[Dataset excerpts]
# # # # #
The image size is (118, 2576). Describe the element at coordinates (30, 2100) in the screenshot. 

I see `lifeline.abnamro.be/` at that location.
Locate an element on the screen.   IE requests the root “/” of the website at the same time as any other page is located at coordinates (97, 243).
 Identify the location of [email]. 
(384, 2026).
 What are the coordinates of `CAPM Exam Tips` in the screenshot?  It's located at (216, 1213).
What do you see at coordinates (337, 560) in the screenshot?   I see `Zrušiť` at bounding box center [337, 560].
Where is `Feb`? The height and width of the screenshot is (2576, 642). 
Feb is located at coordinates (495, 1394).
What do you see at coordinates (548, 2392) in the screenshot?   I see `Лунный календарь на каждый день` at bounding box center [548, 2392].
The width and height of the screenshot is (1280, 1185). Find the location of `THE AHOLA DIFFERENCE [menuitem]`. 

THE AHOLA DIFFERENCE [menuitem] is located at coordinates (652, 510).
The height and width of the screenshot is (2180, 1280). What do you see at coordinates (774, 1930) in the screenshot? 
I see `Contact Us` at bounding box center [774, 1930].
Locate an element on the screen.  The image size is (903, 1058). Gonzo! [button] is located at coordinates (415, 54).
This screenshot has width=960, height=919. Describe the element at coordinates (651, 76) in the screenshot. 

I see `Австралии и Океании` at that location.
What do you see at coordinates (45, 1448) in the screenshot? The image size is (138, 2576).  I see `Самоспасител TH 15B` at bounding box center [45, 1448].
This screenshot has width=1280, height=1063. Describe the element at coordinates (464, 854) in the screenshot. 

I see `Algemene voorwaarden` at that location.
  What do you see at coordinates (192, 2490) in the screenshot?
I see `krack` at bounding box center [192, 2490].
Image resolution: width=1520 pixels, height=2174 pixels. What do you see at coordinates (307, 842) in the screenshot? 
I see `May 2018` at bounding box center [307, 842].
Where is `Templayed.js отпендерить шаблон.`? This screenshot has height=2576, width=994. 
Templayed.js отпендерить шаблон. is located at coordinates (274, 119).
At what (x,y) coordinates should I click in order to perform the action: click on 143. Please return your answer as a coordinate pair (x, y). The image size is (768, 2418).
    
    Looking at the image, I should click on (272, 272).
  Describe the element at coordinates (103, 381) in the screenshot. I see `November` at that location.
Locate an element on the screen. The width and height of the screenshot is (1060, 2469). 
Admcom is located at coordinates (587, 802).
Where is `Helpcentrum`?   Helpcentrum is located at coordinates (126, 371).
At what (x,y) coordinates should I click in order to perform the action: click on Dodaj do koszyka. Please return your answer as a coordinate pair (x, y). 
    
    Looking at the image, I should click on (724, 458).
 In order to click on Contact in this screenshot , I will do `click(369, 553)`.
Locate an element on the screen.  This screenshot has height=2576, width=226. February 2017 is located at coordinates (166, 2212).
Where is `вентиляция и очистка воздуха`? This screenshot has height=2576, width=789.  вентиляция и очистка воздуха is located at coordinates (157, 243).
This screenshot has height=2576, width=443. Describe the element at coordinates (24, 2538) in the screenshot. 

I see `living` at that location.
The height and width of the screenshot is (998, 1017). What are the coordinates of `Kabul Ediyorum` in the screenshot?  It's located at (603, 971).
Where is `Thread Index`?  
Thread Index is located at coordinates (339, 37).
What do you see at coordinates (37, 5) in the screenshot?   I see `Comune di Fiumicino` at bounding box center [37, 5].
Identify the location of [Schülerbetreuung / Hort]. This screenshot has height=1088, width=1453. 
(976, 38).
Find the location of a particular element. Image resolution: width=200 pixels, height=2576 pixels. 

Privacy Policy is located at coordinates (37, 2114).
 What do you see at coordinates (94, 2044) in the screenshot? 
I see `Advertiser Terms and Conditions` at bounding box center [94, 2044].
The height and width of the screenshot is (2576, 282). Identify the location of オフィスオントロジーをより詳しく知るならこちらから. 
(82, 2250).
# # # # #
Task →
Please print exactly the lines of the entries above, beginning with the line that contains "What do you see at coordinates (94, 2044)" and ending with the last line.

Your response →
 What do you see at coordinates (94, 2044) in the screenshot? 
I see `Advertiser Terms and Conditions` at bounding box center [94, 2044].
The height and width of the screenshot is (2576, 282). Identify the location of オフィスオントロジーをより詳しく知るならこちらから. 
(82, 2250).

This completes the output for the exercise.